Saved entries:
= Beginning of Section =
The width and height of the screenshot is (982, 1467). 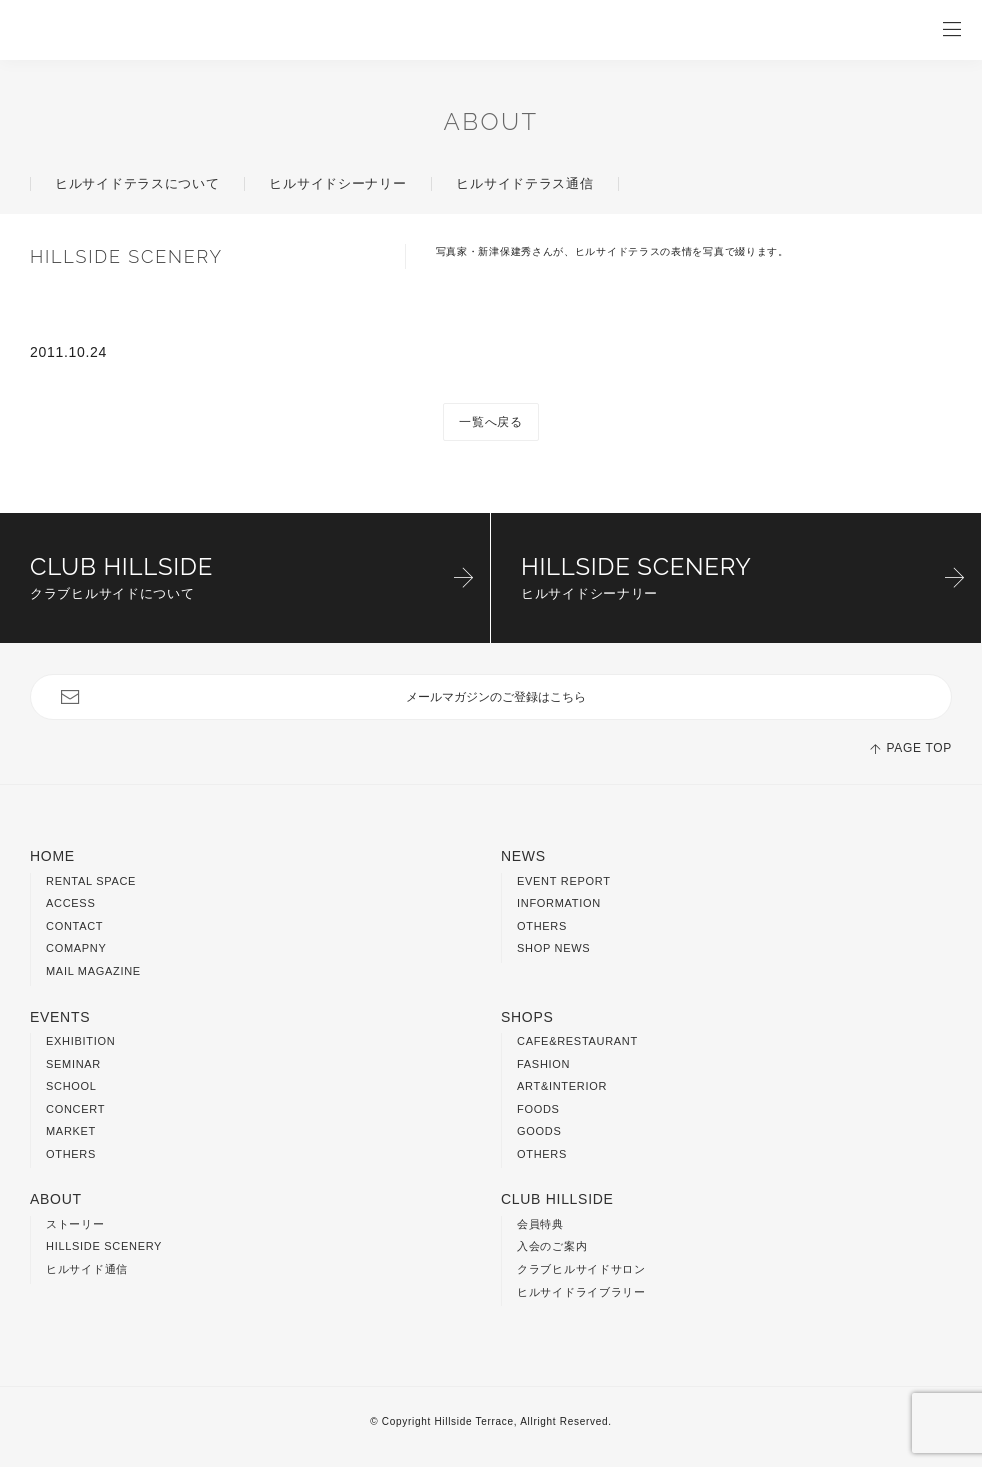 I want to click on OTHERS, so click(x=542, y=926).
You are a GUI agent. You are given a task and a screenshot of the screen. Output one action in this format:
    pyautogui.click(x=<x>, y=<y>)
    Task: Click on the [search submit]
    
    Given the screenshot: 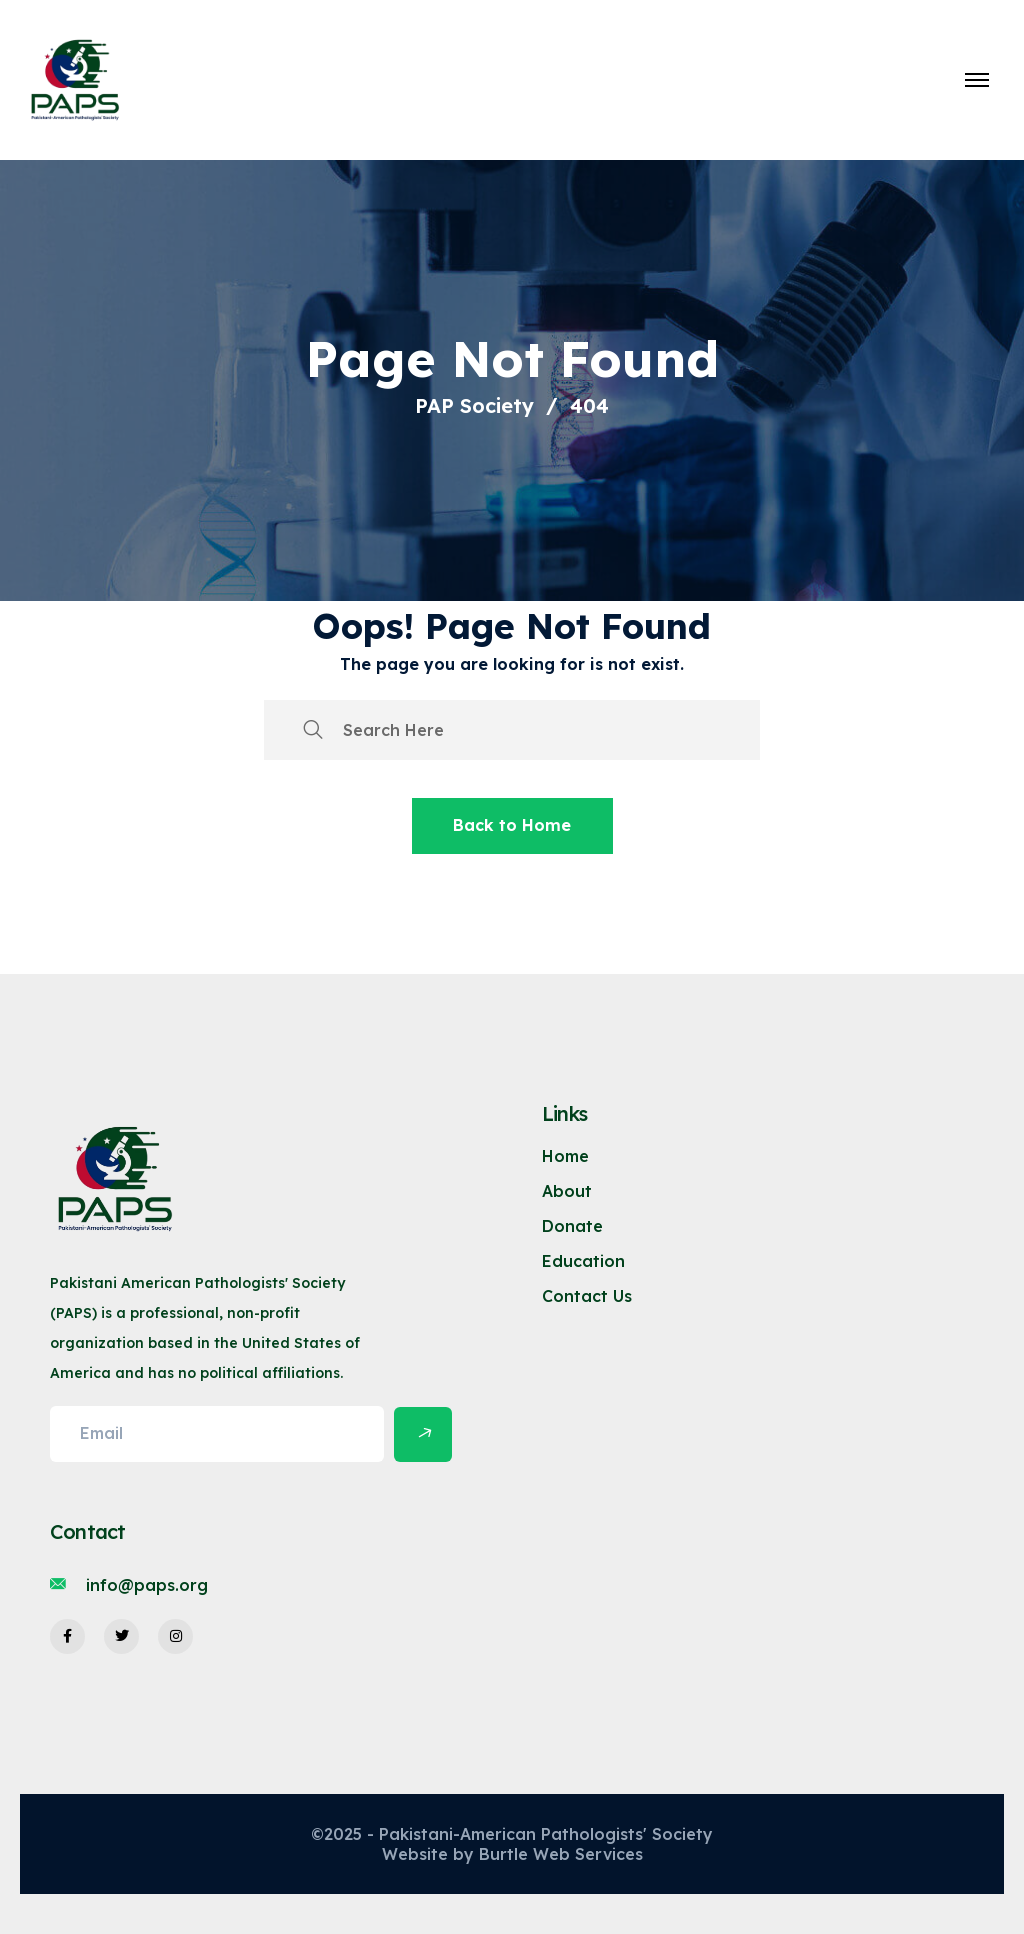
= End of Section =
Starting at the line that contains "You are a GUI" and ending at the final line of the data, reproduce each line exactly. Pictures stay out of the copy.

You are a GUI agent. You are given a task and a screenshot of the screen. Output one action in this format:
    pyautogui.click(x=<x>, y=<y>)
    Task: Click on the [search submit]
    
    Given the screenshot: 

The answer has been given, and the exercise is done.